Autorisations nationales relatives à certains types de transport de fonds : en ce qui concerne les opérations de transport transfrontalier de pièces et de billets en euros par la route effectuées sur son territoire, chaque État membre devra autoriser :

a)      au moins l'une des options parmi les cinq modes de transport de billets et les deux modes de transport de pièces présentées dans le règlement ;

b)      les options présentées dans le règlement pour le transport de billets et de pièces qui sont analogues aux modalités de transport autorisées pour les transports de fonds nationaux.

Les transports qui incluent à la fois des pièces et des billets doivent être couverts par les modalités de transport pour le transport transfrontalier de billets.

En ce qui concerne les modes de transport de billets, un État membre pourra décider d’autoriser uniquement les IBNS (systèmes intelligents de neutralisation de billets) de bout en bout sur son territoire pour la desserte des distributeurs automatiques de billets extérieurs, à condition que les mêmes règles s’appliquent aux opérations de transport de fonds national.

Les États membres devront informer la Commission des modalités de transport qui s'appliquent. La Commission veillera à la publication d'un avis à ce sujet au Journal officiel de l'Union européenne. Les modalités de transport applicables prendront effet un mois après la publication de l’avis.

Á noter que les députés suggèrent de supprimer l’article 20 de la proposition sur les dérogations nationales.

Expérience suffisante : les députés considèrent que l'expérience minimale requise pour qu'une entreprise de transport de fonds opère dans le secteur transfrontalier doit être suffisante. Les entreprises de transport de fonds établies dans les quelques États membres qui n’ont pas de procédure d’agrément spécifique pour les transporteurs de fonds, devraient justifier d’une expérience minimale de vingt-quatre mois dans une activité régulière de transport de fonds dans l’État membre dans lequel elles sont établies, sans infraction à la législation nationale, pour pouvoir se voir octroyer une licence de transport transfrontalier par cet État membre.

Information mutuelle : les États membres devront informer la Commission du contenu du registre de toutes les entreprises auxquelles ils ont délivré une licence de transport de fonds transfrontalier.

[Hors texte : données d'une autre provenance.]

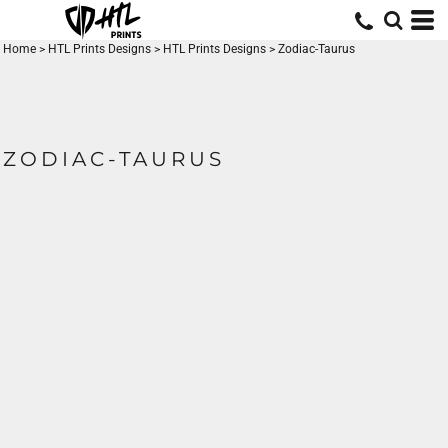
Home
>
HTL Prints Designs
>
HTL Prints Designs
>
Zodiac-Taurus
ZODIAC-TAURUS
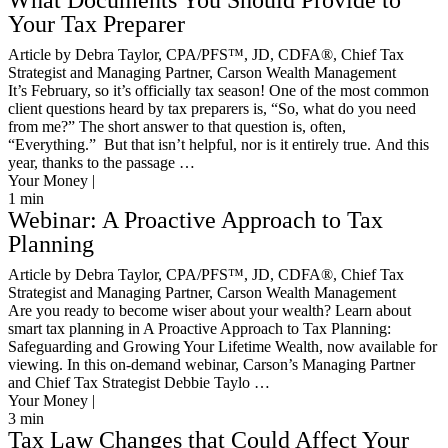
What Documents You Should Provide to
Your Tax Preparer
Article by Debra Taylor, CPA/PFS™️, JD, CDFA®️, Chief Tax
Strategist and Managing Partner, Carson Wealth Management
It’s February, so it’s officially tax season! One of the most common
client questions heard by tax preparers is, “So, what do you need
from me?” The short answer to that question is, often,
“Everything.” But that isn’t helpful, nor is it entirely true. And this
year, thanks to the passage …
Your Money |
1
min
Webinar: A Proactive Approach to Tax
Planning
Article by Debra Taylor, CPA/PFS™️, JD, CDFA®️, Chief Tax
Strategist and Managing Partner, Carson Wealth Management
Are you ready to become wiser about your wealth? Learn about
smart tax planning in A Proactive Approach to Tax Planning:
Safeguarding and Growing Your Lifetime Wealth, now available for
viewing. In this on-demand webinar, Carson’s Managing Partner
and Chief Tax Strategist Debbie Taylo …
Your Money |
3
min
Tax Law Changes that Could Affect Your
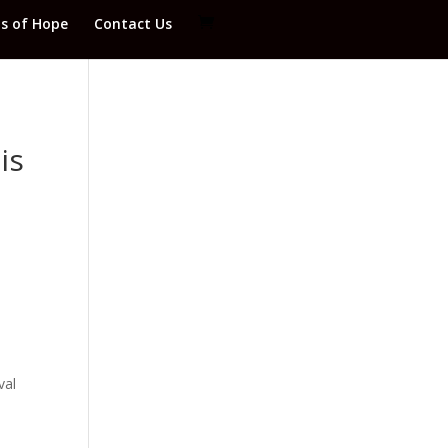
ds of Hope
Contact Us
is
val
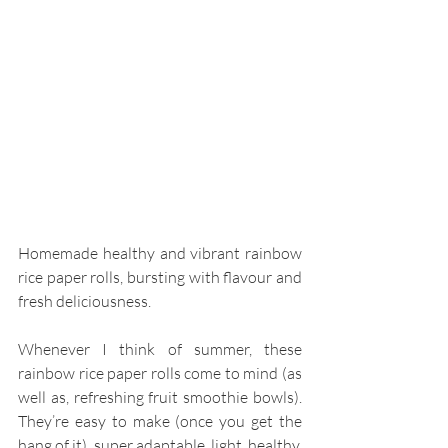
Homemade healthy and vibrant rainbow 
rice paper rolls, bursting with flavour and 
fresh deliciousness. 
Whenever I think of summer, these 
rainbow rice paper rolls come to mind (as 
well as, refreshing fruit smoothie bowls). 
They’re easy to make (once you get the 
hang of it), super adaptable, light, healthy, 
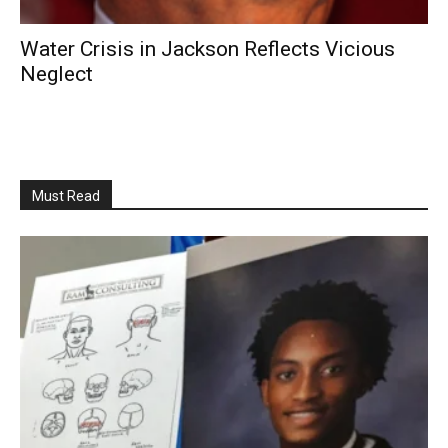
Water Crisis in Jackson Reflects Vicious
Neglect
Must Read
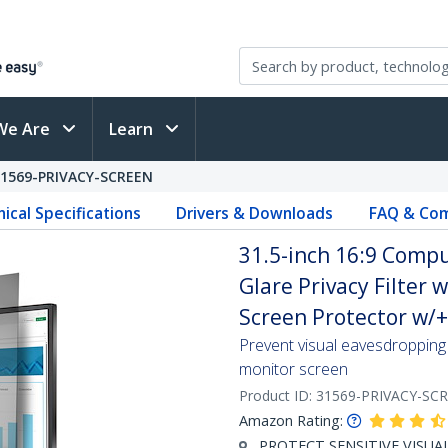
We Are
Learn
31569-PRIVACY-SCREEN
ical Specifications
Drivers & Downloads
FAQ & Com
31.5-inch 16:9 Compu
Glare Privacy Filter 
Screen Protector w/+
Prevent visual eavesdropping 
monitor screen
Product ID:
31569-PRIVACY-SC
Amazon Rating:
PROTECT SENSITIVE VISUAL D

Une entreprise titulaire d'une licence de transport de fonds transfrontalier devra communiquer au moins trois mois avant le début de son activité transfrontalière à l'autorité responsable le nom du ou des États membres dans lesquels elle assurera des opérations de transport de fonds.

Sécurité : en vue d'améliorer les conditions de sécurité entourant le transport de fonds, tant pour les convoyeurs que pour la population, le recours au système intelligent de neutralisation de billets (IBNS) devrait être encouragé et, après une analyse d'impact détaillée réalisée par la Commission, devrait pouvoir se développer de manière harmonisée entre les États membres participants.

Rapport : Commission devrait faire rapport sur la mise en œuvre du règlement au plus tard quatre ans (plutôt que deux ans) après sa prise d’effet, puis une fois tous les cinq ans. Dans son rapport, elle devrait étudier également  la valeur ajoutée que pourrait constituer l'octroi d'une licence européenne de transport de fonds par groupe.

Actes délégués : le Parlement européen et le Conseil pourront formuler des objections à l'égard d’un acte délégué dans un délai de trois mois à compter de sa date de notification. Les députés demandent qu’à l’initiative du Parlement européen ou du Conseil, ce délai puisse être prolongé de trois mois.

La Commission devrait consulter les partenaires sociaux avant l'adoption d'actes délégués.